Living with borderline: part 3 – what’s it like?

 

“Blessed are you when people insult you, persecute you and falsely say all kinds of evil against you because of me.

Matthew 5:11

Everyone feels a degree of pain when hurt through rejection or through others’ words or actions. For those living with BPD, such pain is considerably more intense. With this piece I want to talk about how the illness developed or worsened in someone as a result of being psychologically mistreated and left with traumatic memories. Often it was – in the words of one person who suffered similarly – “like a knife thrust into my heart and twisted.”

She was trusting – like a child – chattering away about everything in her mind and heart. Though the pain inflicted was only through words and actions, she felt much like a youngster would, beaten by a person she had trusted. All the while she wondered why it was happening. “What did I do wrong?”

…And yet, she kept up the eager chatter. Still trusting.

She wondered: “Is it my behaviour?” She begged for forgiveness – mercy – a return to kindness. But replies never came. And kindness did not return. Just anger.

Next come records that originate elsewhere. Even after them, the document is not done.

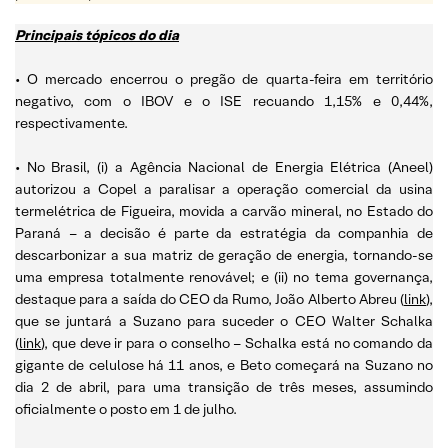
Principais tópicos do dia
• O mercado encerrou o pregão de quarta-feira em território
negativo, com o IBOV e o ISE recuando 1,15% e 0,44%,
respectivamente.
• No Brasil, (i) a Agência Nacional de Energia Elétrica (Aneel)
autorizou a Copel a paralisar a operação comercial da usina
termelétrica de Figueira, movida a carvão mineral, no Estado do
Paraná – a decisão é parte da estratégia da companhia de
descarbonizar a sua matriz de geração de energia, tornando-se
uma empresa totalmente renovável; e (ii) no tema governança,
destaque para a saída do CEO da Rumo, João Alberto Abreu (
link
),
que se juntará a Suzano para suceder o CEO Walter Schalka
(
link
), que deve ir para o conselho – Schalka está no comando da
gigante de celulose há 11 anos, e Beto começará na Suzano no
dia 2 de abril, para uma transição de três meses, assumindo
oficialmente o posto em 1 de julho.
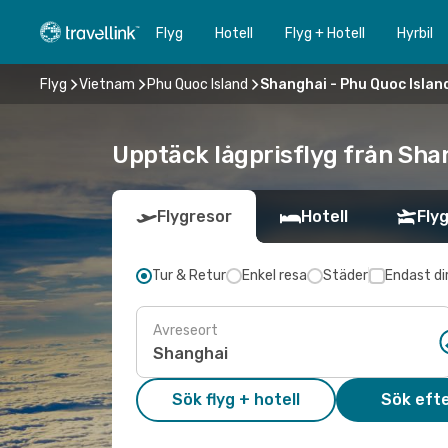
Flyg
Hotell
Flyg + Hotell
Hyrbil
Flyg
Vietnam
Phu Quoc Island
Shanghai - Phu Quoc Islan
Upptäck lågprisflyg från Shan
Flygresor
Hotell
Flyg
Tur & Retur
Enkel resa
Städer
Endast di
Avreseort
Sök flyg + hotell
Sök efte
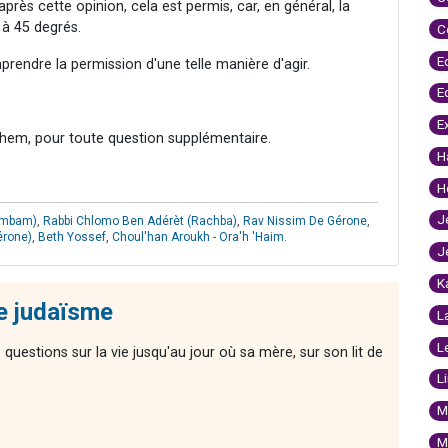
près cette opinion, cela est permis, car, en général, la
 à 45 degrés.
C
E
rendre la permission d'une telle manière d'agir.
E
E
hem, pour toute question supplémentaire.
H
H
J
ambam)
,
Rabbi Chlomo Ben Adérèt (Rachba)
,
Rav Nissim De Gérone
,
érone)
,
Beth Yossef
,
Choul'han Aroukh - Ora'h 'Haim
.
J
K
le judaïsme
L
L
 questions sur la vie jusqu'au jour où sa mère, sur son lit de
L
M
M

Leaving was not an option until much later. It didn’t occur to her to leave. Besides, she was ill, emotionally unable to make such a change. This was her “home.” It was all she knew. The stress from the mistreatment changed the mild BPD she had in previous years to the full-blown illness, together with all that brought.

Her life changed. Most days bring struggles with constantly changing moods. She’s afraid to attend social functions, never sure of how she’ll be. Neither can she be left alone for long. What might happen with her thoughts? At times she gets impulsive. Her reputation suffers. Thoughts of suicide are never far away. Anger, too, is close to the surface, often upsetting the household. There are periods where she feels a disconnection from reality, getting confused, and disorganized. At times like that it’s hard to keep control of her day.

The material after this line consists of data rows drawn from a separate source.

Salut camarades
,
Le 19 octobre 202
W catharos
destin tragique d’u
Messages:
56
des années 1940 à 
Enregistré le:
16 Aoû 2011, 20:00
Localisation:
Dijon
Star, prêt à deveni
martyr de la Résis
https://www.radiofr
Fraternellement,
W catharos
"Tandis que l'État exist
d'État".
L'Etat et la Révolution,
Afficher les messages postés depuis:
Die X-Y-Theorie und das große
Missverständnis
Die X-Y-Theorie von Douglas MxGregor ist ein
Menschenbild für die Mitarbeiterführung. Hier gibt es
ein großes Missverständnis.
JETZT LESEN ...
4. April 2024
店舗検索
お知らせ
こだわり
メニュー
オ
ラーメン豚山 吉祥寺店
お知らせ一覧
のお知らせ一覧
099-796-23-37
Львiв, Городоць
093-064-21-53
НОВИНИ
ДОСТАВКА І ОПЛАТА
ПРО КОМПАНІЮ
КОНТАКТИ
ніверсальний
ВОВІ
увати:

My experiences have been much like the above. I, like so many, lived for years with over-sensitivity. But it only became a real problem and diagnosed as BPD when traumatic rejection entered my life. Today I live the life described in the paragraph above this one.

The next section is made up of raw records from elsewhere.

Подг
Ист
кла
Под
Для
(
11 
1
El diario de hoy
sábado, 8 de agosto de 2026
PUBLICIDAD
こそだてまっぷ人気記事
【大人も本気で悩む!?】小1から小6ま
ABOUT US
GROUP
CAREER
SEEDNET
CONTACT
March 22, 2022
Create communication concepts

In spite of all this, I do have hope. In the way God gives us trials to make us stronger, my experiences are making me stronger as well. With treatment, I believe I’m gradually recovering. I keep God close, especially as I write. He’s the best friend I have.

Although I live with an illness that brings shame, I believe that with God’s help I can make something good come out of the bad. In the past I’ve been able to do much writing and photography, using them to create devotional gift books. Yes, much good can come from pain.

Today, with my new knowledge and understanding, I feel prepared to serve God better than I could before. I pray that I will serve him well.

marja

3 Comments

  1. Hello Martha,
    These posts have been helpful to me and cleared up some of what I experienced which has been similar. I did read that BPD has a good prognosis and I have found that Dialectical Behaviour Therapy (developed by Dr. Marsha Linehan) and the skills taught very helpful. Also it would be wonderful to have more people understand to decrease the stigma and misunderstandings. Thanks do much.

  2. Margie, il really loved your website , you’re are indeed the instrument of God with so much loved. God bless you !
    I disagreed with you. The last paraphrase ” although I live with an illness that brings Shame ( to other or you) That is a illness nothing to be ashamed of )
    I wonder if you still remember me , I used o attend young

  3. marja

    May 21, 2018 at 5:27 pm

    Hi Felisa,

    Yes, I do remember you from Living Room. Good to hear from you. You’re right, BPD “should not” be a cause for shame. What I meant to say was that society is considering it a shameful illness. We need to try and take that stigma towards it away and build understanding and compassion.